Hewlett-Packard is ramping up its own tablet PC efforts in the wake of Apple’s iPad launch, releasing a new official blog posting and video that shows an upcoming slate product capable of video conferencing.
“Think about the last time you chatted with friends over Skype on your notebook,” Phil McKinney, vice president and chief technology officer for Hewlett-Packard’s Personal Systems Group, wrote in a 5 April posting on the company’s Voodoo Blog. “Or uploaded a picture from your mobile phone to Facebook or Flickr. How about the last time you viewed images or video from an SD card or a USB device. We know that you expect to be able to capture and share digital content on your mobile devices.”
The Slate, apparently, can deliver all those functions. A 30-second video accompanying the blog post shows a pair of hands activating a Skype app for two-way video conferencing, using one of possibly two built-in camera modules to take an image, browsing through music, plugging in a USB cord, and inserting a 16GB SD memory card into a slot on the side of the device.
In the blog posting, McKinney seems to be taking a shot at Apple’s iPad by suggesting that “media consumption is only half of the ideal mobile experience.” Apple has been touting its tablet as primarily a lightweight means to view movies, e-books, TV shows, Web pages and other digital content.

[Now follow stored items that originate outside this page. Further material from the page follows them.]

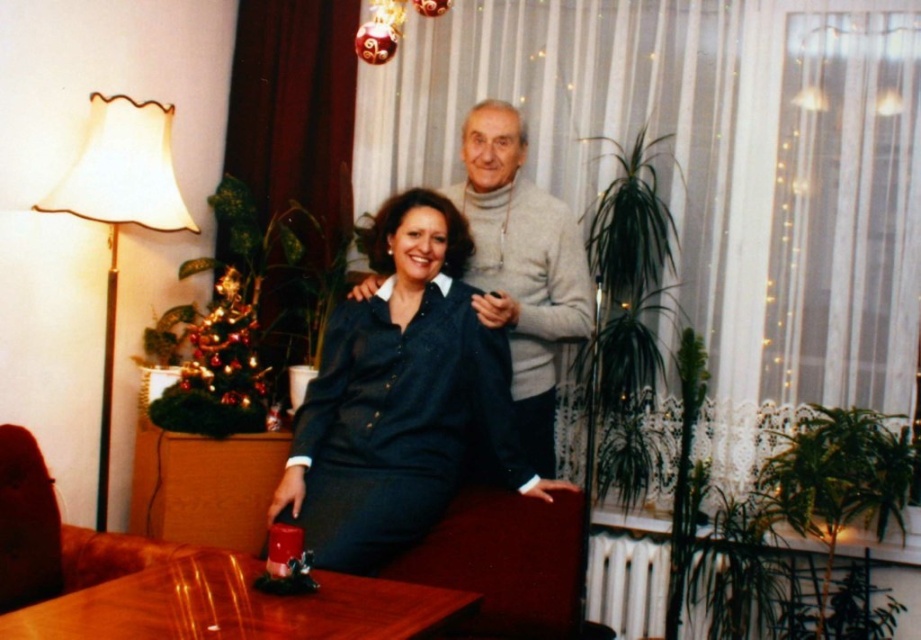 Measure the distance between light gray turtleneck sweater at center and brown leather armchair at lower left.

light gray turtleneck sweater at center is 3.83 feet from brown leather armchair at lower left.

Does light gray turtleneck sweater at center appear on the left side of brown leather armchair at lower left?

Incorrect, light gray turtleneck sweater at center is not on the left side of brown leather armchair at lower left.

Find the location of a particular element. The image size is (921, 640). light gray turtleneck sweater at center is located at coordinates (521, 266).

Is point (472, 410) behind point (249, 406)?

No, (472, 410) is closer to viewer.

Describe the element at coordinates (401, 397) in the screenshot. I see `denim shirt at center` at that location.

Between point (492, 388) and point (178, 413), which one is positioned behind?

The point (178, 413) is more distant.

This screenshot has height=640, width=921. Identify the location of denim shirt at center. (401, 397).

Who is higher up, light gray turtleneck sweater at center or glossy wood table at lower center?

light gray turtleneck sweater at center

Based on the photo, can you confirm if light gray turtleneck sweater at center is wider than glossy wood table at lower center?

In fact, light gray turtleneck sweater at center might be narrower than glossy wood table at lower center.

Measure the distance between light gray turtleneck sweater at center and camera.

light gray turtleneck sweater at center is 2.30 meters from camera.

The width and height of the screenshot is (921, 640). I want to click on light gray turtleneck sweater at center, so click(x=521, y=266). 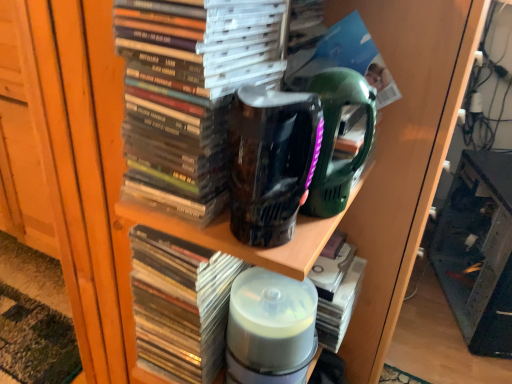 Question: From a real-world perspective, relative to transparent glass tank at lower right, is translucent plastic container at center vertically above or below?

Choices:
 (A) above
 (B) below

Answer: (A)

Question: Considering the positions of translucent plastic container at center and transparent glass tank at lower right in the image, is translucent plastic container at center wider or thinner than transparent glass tank at lower right?

Choices:
 (A) thin
 (B) wide

Answer: (A)

Question: Estimate the real-world distances between objects in this image. Which object is farther from the transparent plastic cd case at center, acting as the third book starting from the top?

Choices:
 (A) transparent glass tank at lower right
 (B) black glossy mug at center
 (C) matte black book at center, the first book from the top
 (D) translucent plastic container at center
 (E) translucent plastic books at center, which appears as the second book when ordered from the bottom

Answer: (A)

Question: Which is farther from the matte black book at center, the first book from the top?

Choices:
 (A) translucent plastic container at center
 (B) transparent plastic cd case at center, acting as the third book starting from the top
 (C) black glossy mug at center
 (D) translucent plastic books at center, which appears as the second book when ordered from the bottom
 (E) transparent glass tank at lower right

Answer: (E) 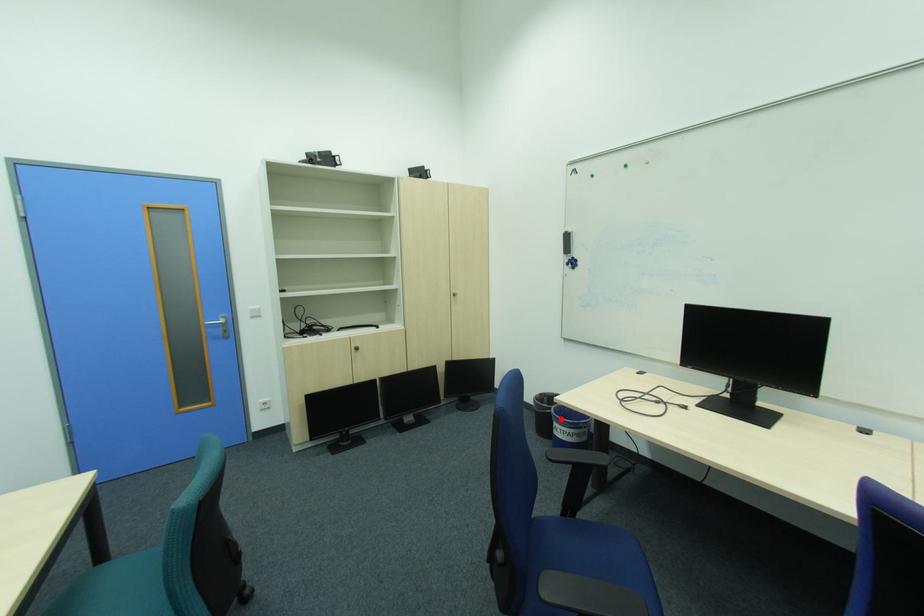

While the iPad has proven a strong seller in its first weekend of release, HP may be betting it has an advantage in certain key features of its own tablet offering, including camera modules and ability to run Adobe Flash. The current version of the iPad does not feature a camera module, nor does it support SB memory cards, which can be used to expand the device’s total memory.
“With this slate product, you’re getting a full Web browsing experience in the palm of your hand. No watered-down Internet, no sacrifices,” McKinney wrote in an 8 March posting on the Voodoo Blog. “A big bonus for the slate product is that, being based off Windows 7, it offers full Adobe support.”
During a January meeting at Apple headquarters, CEO Steve Jobs allegedly suggested that the iPad would not support Flash because it was “buddy.” In response, Adrian Ludwig, a member of Adobe’s Platform Product Marketing team, wrote in a 27 Jan. posting on the Adobe Flash Platform Blog; “It looks like Apple is continuing to impose restrictions on their devices that limit both content publishers and consumers. … Without Flash support, iPad users will not be able to access the full range of Web content, including over 70 percent of games and 75 percent of video on the Web.”
A first glimpse of HP’s product was offered by Microsoft CEO Steve Ballmer during a keynote presentation at January’s Consumer Electronics Show in Las Vegas, with Ballmer suggesting at the time that the tablet’s capabilities would extend to e-reading, Web surfing and playing multimedia. Besides HP, manufacturers including Fujitsu, Fusion Garage, Pegatron and Archos plan on releasing tablets to compete in the space.
However, those companies face a robust competitor in Apple, which announced on April 5 that it had sold some 300,000 iPads in the United States by midnight on 3 April. In a statement, Apple CEO Steve Jobs suggested that the average iPad purchaser had downloaded three apps and “close to one book” within their first few hours of purchase, for a total of more than one million iPad apps and 250,000 e-books.
In his statement, Jobs termed the iPad a “game changer.” Whether HP can take advantage of that changed game-space, when it releases its own tablet at an as-yet-unannounced date later in 2010, remains to be seen.